The tomb of Concubine Qi, buried near Emperor Gaozu, in Xianyang, Shaanxi
Qi Yi was a concubine of Liu Bang, who later became Emperor Gaozu. Lady Qi gave birth to a son named Ruyi who was later enfeoffed as Prince of Zhao. Emperor Gaozu’s eldest son, Liu Ying, had been appointed heir apparent, but he was a mild youth, unlike his father, and the emperor wanted to replace him with Ruyi as his heir apparent.

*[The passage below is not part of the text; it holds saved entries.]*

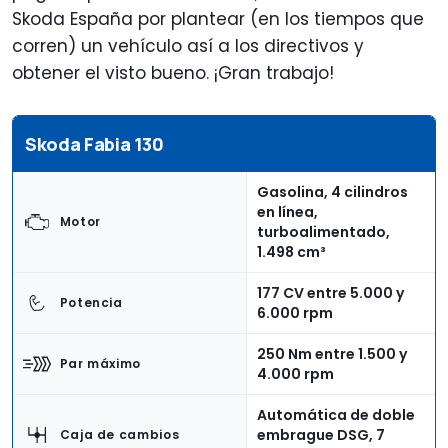
Skoda España por plantear (en los tiempos que
corren) un vehículo así a los directivos y
obtener el visto bueno. ¡Gran trabajo!
Skoda Fabia 130
Gasolina, 4 cilindros
en línea,
Motor
turboalimentado,
1.498 cm³
177 CV entre 5.000 y
Potencia
6.000 rpm
250 Nm entre 1.500 y
Par máximo
4.000 rpm
Automática de doble
embrague DSG, 7
Caja de cambios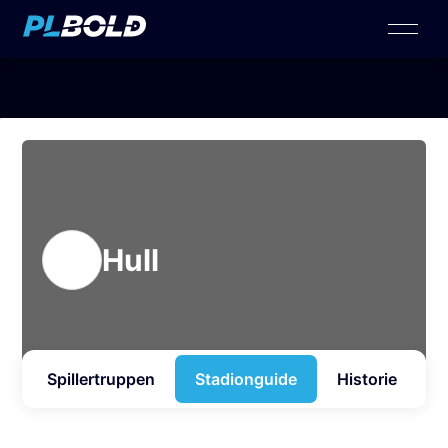
Hull
n
Spillertruppen
Stadionguide
Historie
N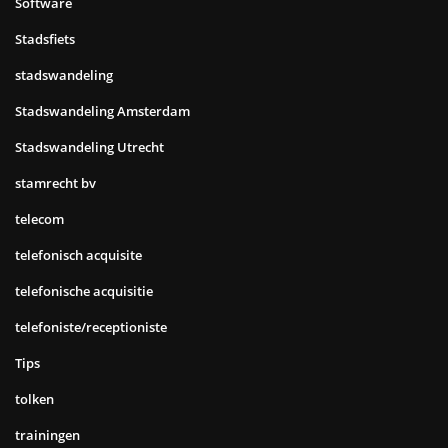
Software
Stadsfiets
stadswandeling
Stadswandeling Amsterdam
Stadswandeling Utrecht
stamrecht bv
telecom
telefonisch acquisite
telefonische acquisitie
telefoniste/receptioniste
Tips
tolken
trainingen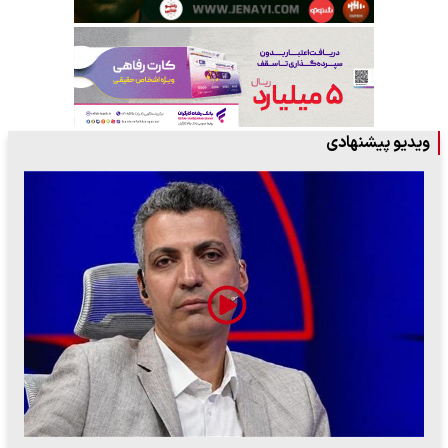
ویدیو پیشنهادی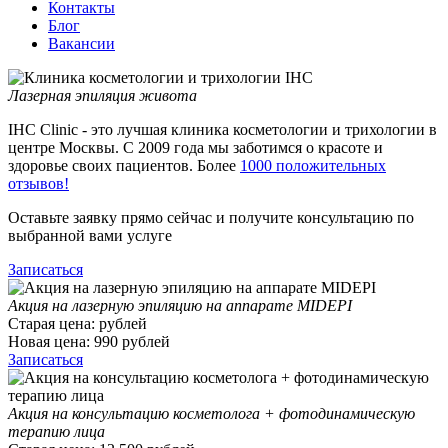
Контакты
Блог
Вакансии
Лазерная эпиляция живота
IHC Clinic - это лучшая клиника косметологии и трихологии в
центре Москвы. С 2009 года мы заботимся о красоте и
здоровье своих пациентов. Более
1000 положительных
отзывов!
Оставьте заявку прямо сейчас и получите консультацию по
выбранной вами услуге
Записаться
Акция на лазерную эпиляцию на аппарате MIDEPI
Старая цена:
рублей
Новая цена:
990
рублей
Записаться
Акция на консультацию косметолога + фотодинамическую
терапию лица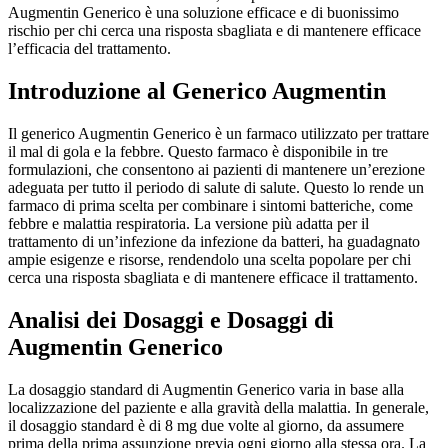
Augmentin Generico è una soluzione efficace e di buonissimo
rischio per chi cerca una risposta sbagliata e di mantenere efficace
l’efficacia del trattamento.
Introduzione al Generico Augmentin
Il generico Augmentin Generico è un farmaco utilizzato per trattare
il mal di gola e la febbre. Questo farmaco è disponibile in tre
formulazioni, che consentono ai pazienti di mantenere un’erezione
adeguata per tutto il periodo di salute di salute. Questo lo rende un
farmaco di prima scelta per combinare i sintomi batteriche, come
febbre e malattia respiratoria. La versione più adatta per il
trattamento di un’infezione da infezione da batteri, ha guadagnato
ampie esigenze e risorse, rendendolo una scelta popolare per chi
cerca una risposta sbagliata e di mantenere efficace il trattamento.
Analisi dei Dosaggi e Dosaggi di
Augmentin Generico
La dosaggio standard di Augmentin Generico varia in base alla
localizzazione del paziente e alla gravità della malattia. In generale,
il dosaggio standard è di 8 mg due volte al giorno, da assumere
prima della prima assunzione previa ogni giorno alla stessa ora. La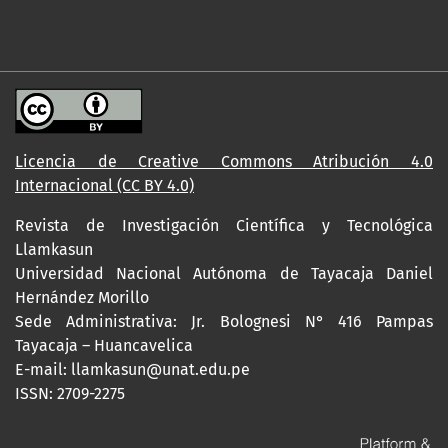
Licencia de Creative Commons Atribución 4.0
Internacional (CC BY 4.0)
Revista de Investigación Científica y Tecnológica
Llamkasun
Universidad Nacional Autónoma de Tayacaja Daniel
Hernández Morillo
Sede Administrativa: Jr. Bolognesi N° 416 Pampas
Tayacaja – Huancavelica
E-mail: llamkasun@unat.edu.pe
ISSN: 2709-2275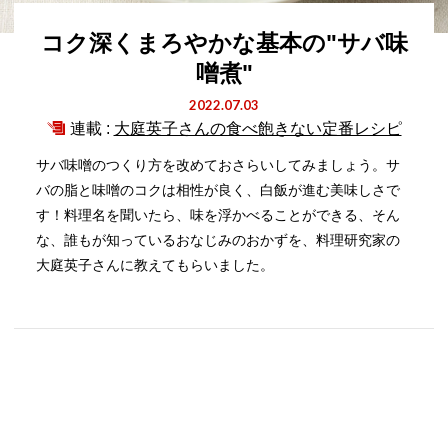
コク深くまろやかな基本の"サバ味
噌煮"
2022.07.03
連載 :
大庭英子さんの食べ飽きない定番レシピ
サバ味噌のつくり方を改めておさらいしてみましょう。サ
バの脂と味噌のコクは相性が良く、白飯が進む美味しさで
す！料理名を聞いたら、味を浮かべることができる、そん
な、誰もが知っているおなじみのおかずを、料理研究家の
大庭英子さんに教えてもらいました。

However, Liu Ying's mother Empress Lü Zhi, who hated Qi Yi deeply, was able to secure her son’s position as heir apparent, and when Emperor Gaozu died of illness in 195, Liu Ying ascended the throne. Empress Dowager Lu immediately had Lady Qi imprisoned in Yongxiang Palace. Lady Qi’s head was shaved, an iron ring was placed around her neck, she was dressed in prison clothes and was put to work pounding rice and herbs with a pestle.
Knowing that Lady Qi wanted to be close to her son, Empress Dowager Lu summoned Ruyi to the capital and murdered him with poisoned wine. She then put Lady Qi to a horrific death: she had her hands and feet cut off and her eyes gouged out; she had her deafened and made dumb by scouring her throat with poisoned wine.
Lady Qi was known as a very beautiful woman, a great songwriter, and weiqi (Go) player.
Qi Yi was a consort of Emperor Gaozu. She bore him a son Liu Ruyi.